Therapists (psychologists, licensed clinical social workers) diagnose as well. In today’s world, at least where I am, psychiatrists are used for medication management, which seems like Step II rather than Step I.
Your student health center can recommend someone, Anna.
(Also just a random internet person!)
If what you’re doing isn’t working… try something else!
My advice is goals.
You have to keep your eye on the prize.
You ever watched this Dave Tate video?
I am not actually recommended what he ate here BUT! The principle is solid. You have to want to achieve the goal. I’m not just talking about lifting here. How bad do you want it? You just have to keep reminding yourself. And there will days you’ll say… fuck it! It’s not worth it, you just have to fight your way through them and plow on.
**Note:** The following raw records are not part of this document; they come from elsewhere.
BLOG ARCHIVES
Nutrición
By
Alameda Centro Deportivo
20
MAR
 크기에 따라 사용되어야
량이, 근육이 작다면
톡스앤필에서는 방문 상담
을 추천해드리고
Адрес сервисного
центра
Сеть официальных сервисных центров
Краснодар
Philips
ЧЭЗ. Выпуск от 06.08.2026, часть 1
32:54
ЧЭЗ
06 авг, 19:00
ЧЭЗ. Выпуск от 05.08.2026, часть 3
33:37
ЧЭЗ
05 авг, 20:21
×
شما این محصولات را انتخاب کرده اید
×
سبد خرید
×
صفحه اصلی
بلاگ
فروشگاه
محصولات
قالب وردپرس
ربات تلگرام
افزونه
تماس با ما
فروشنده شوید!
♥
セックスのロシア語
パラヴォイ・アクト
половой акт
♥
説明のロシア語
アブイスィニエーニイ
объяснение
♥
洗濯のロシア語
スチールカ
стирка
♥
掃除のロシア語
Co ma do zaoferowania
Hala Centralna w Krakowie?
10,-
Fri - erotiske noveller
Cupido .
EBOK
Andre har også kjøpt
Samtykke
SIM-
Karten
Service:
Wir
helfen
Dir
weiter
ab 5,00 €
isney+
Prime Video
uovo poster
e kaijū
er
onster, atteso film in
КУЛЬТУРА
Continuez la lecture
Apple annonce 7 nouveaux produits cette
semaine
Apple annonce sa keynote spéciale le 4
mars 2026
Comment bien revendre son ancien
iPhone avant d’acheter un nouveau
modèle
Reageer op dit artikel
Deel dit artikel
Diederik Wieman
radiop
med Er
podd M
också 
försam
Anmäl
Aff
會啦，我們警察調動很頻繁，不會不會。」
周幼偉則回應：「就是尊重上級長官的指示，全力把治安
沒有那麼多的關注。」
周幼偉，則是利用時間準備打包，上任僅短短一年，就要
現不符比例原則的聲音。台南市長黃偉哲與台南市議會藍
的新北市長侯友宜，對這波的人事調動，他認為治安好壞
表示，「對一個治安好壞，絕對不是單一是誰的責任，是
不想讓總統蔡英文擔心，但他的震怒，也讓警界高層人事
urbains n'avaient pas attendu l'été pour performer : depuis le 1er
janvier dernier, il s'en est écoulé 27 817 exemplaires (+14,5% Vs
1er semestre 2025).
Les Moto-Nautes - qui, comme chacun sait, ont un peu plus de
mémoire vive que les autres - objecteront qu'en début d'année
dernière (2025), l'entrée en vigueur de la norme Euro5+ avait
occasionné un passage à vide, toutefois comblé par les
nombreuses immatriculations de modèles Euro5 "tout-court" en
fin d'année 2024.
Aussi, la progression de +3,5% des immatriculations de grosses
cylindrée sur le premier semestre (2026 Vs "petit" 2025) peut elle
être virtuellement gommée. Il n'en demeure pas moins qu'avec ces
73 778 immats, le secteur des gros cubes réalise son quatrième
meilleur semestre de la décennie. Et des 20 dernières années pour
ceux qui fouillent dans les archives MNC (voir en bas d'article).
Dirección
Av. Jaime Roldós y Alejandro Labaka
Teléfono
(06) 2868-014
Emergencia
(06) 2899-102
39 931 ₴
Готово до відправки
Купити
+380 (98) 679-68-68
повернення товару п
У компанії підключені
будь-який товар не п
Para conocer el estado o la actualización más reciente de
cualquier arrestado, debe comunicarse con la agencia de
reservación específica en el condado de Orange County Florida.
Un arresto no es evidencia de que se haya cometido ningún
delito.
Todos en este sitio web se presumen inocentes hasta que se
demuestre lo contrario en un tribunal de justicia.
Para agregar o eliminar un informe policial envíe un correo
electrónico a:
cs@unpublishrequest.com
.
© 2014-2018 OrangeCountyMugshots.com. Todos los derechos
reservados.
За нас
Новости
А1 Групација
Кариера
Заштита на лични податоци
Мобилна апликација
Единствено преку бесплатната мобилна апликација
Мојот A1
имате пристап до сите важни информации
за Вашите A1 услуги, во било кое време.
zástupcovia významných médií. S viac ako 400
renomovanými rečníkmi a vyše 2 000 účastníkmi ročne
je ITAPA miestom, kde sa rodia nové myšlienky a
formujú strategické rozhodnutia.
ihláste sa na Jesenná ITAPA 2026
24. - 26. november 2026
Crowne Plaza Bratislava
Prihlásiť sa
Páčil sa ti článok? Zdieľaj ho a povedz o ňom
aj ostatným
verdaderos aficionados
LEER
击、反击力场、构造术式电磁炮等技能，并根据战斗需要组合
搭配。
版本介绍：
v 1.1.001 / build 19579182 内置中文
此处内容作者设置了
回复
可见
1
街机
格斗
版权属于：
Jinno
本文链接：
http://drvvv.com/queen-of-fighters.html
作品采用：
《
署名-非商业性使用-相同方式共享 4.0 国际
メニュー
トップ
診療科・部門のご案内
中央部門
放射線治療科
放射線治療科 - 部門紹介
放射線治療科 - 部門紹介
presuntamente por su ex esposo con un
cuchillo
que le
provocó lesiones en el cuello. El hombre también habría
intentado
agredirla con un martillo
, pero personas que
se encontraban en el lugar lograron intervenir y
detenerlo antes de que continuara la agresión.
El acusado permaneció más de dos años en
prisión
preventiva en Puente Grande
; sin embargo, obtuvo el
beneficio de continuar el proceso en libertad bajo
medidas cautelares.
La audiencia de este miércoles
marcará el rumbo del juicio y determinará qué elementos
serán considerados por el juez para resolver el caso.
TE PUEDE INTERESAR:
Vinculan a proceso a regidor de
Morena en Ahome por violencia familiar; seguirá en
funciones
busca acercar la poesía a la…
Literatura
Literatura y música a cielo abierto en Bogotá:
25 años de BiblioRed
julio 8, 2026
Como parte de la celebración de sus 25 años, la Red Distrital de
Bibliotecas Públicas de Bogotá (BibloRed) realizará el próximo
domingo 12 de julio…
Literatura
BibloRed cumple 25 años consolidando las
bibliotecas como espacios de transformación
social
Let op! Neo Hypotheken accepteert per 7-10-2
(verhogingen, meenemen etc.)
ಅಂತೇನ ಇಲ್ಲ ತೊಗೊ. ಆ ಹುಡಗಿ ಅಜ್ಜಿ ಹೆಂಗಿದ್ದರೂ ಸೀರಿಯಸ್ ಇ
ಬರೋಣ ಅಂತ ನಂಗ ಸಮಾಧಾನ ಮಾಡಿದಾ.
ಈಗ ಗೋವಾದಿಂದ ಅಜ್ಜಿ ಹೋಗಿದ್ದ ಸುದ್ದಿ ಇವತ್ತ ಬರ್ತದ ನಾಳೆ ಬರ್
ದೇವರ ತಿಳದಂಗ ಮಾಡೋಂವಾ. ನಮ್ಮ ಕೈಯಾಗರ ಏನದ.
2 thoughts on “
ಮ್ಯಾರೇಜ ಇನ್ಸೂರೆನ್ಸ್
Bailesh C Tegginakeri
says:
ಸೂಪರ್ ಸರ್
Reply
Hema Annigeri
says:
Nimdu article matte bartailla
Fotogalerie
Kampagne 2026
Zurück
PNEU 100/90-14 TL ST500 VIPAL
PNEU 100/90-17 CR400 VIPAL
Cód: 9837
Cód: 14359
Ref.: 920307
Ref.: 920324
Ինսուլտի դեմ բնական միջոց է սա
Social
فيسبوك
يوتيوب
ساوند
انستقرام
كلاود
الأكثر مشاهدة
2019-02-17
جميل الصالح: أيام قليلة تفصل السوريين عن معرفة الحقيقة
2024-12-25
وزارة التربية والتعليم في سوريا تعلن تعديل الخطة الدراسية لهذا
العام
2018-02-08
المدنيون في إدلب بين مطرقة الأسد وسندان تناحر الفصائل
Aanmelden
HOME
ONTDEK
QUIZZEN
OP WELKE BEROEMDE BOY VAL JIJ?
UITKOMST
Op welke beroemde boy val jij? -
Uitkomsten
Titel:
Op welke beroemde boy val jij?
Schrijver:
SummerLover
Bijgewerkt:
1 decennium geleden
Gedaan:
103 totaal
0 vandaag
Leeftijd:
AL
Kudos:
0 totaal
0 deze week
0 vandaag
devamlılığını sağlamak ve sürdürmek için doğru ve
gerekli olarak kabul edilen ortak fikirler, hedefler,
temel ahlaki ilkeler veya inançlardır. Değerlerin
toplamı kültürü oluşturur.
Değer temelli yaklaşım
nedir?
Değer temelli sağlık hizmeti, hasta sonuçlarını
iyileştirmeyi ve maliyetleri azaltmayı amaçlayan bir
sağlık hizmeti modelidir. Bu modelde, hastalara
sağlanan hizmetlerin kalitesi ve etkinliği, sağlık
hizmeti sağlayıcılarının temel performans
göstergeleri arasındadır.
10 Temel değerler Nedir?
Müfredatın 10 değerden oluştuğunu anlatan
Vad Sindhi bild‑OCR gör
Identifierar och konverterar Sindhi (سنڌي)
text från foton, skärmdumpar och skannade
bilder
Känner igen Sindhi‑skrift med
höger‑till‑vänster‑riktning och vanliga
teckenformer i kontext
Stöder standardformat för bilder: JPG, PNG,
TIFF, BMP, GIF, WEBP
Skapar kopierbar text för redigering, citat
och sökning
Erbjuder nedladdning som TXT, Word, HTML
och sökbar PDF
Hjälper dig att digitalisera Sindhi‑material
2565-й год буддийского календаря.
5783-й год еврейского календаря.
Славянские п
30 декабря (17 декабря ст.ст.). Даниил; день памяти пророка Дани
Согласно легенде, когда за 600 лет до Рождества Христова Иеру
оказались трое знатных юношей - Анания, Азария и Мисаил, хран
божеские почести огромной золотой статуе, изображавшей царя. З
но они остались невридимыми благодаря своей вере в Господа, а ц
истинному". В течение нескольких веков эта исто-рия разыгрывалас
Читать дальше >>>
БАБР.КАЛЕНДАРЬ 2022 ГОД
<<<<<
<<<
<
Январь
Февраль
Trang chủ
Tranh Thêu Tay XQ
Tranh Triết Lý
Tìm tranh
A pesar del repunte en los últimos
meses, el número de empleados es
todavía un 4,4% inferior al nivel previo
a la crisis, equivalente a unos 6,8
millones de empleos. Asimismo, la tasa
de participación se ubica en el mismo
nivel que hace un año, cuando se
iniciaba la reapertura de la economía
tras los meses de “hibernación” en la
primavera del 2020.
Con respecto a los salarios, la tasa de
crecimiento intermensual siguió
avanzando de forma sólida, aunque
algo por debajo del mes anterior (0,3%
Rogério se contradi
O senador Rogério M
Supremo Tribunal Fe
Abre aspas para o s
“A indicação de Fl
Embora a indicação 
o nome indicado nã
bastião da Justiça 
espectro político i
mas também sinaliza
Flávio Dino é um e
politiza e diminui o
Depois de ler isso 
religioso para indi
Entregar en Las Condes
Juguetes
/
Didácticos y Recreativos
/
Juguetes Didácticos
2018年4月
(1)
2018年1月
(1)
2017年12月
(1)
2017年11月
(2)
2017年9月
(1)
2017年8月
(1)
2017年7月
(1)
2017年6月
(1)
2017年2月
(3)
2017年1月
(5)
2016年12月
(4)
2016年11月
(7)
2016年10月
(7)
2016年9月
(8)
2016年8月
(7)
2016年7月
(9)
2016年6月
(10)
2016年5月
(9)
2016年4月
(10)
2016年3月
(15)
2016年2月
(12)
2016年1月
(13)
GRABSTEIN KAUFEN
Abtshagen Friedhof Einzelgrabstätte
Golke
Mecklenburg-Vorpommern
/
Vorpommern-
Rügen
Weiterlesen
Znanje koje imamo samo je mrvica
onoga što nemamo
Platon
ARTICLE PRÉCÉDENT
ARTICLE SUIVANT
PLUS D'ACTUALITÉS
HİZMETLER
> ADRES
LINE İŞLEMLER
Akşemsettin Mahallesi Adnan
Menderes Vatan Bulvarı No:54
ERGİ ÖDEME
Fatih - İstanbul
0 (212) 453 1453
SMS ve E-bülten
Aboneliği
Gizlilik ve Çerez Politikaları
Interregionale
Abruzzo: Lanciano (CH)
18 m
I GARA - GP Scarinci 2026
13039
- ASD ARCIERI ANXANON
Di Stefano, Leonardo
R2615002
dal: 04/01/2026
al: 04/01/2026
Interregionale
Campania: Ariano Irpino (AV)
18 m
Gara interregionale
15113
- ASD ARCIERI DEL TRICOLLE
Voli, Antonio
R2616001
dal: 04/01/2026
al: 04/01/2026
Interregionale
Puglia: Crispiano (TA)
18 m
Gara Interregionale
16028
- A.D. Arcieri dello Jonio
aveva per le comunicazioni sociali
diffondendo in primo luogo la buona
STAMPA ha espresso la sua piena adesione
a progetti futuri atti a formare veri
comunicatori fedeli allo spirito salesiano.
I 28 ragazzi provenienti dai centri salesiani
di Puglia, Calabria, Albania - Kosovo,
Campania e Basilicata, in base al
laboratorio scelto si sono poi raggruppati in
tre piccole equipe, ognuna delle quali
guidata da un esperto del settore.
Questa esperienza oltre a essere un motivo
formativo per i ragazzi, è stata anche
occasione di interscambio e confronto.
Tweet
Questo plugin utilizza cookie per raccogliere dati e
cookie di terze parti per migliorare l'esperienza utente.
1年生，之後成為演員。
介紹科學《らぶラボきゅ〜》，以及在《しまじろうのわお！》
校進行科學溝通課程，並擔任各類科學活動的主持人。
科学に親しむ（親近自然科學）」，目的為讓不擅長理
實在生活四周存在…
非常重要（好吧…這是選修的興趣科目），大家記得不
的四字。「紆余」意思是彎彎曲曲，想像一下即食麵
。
I don’t think a therapist is going to help you on this front. YOU need to help you. You need to actually set a goal and work your ass off to reach it. Just like you would lifting. You know you need to put on more body fat to get your hormone panel up and make your body work right again. That is the GOAL. Throw the damn scale away and make it happen! Don’t get caught up in looking in mirror every five minutes. @T3hPwnisher is right. There will be days when you will look more bloated and then it will go away. So don’t get caught up in the small stuff, keep your eye on the big picture.
I think if you will actually do it, you will be so impressed with your lifting you will kick yourself in the ass for not doing it sooner.
This is super important, and worth highlighting. You can’t go seeking help with a chip on your shoulder and the intent to “prove them wrong.”
If you decide that you’re going to beat the therapist, you will, primarily because your success is dependent upon WANTING to be helped. If you seek help without being open to receiving it, you get nothing. It’s the same with mental health as it is with physical health. No different than an obese chain smoker that goes and sees a doc and decides that they’re an idiot because they want the patient to engage in lifestyle changes instead of just giving them a magic pill that makes it all better.
I would respectfully disagree. Distortions in thinking underlie issues like eating disorders (and addiction and OCD behaviors, which are related to ED’s). It’s helpful to have someone you trust go through the week with you and look at what happened and why - it’s like a Monday morning review of Sunday’s big game. You watch the video, see where things went sideways, rewind and slow it down to look at it again, then draw circles and arrows that indicate what you’ll do next time.
@anna_5588 so what are your own thoughts after having read so many of us weigh in with our thoughts and opinions? What do you feel is in the cards for you in the near future?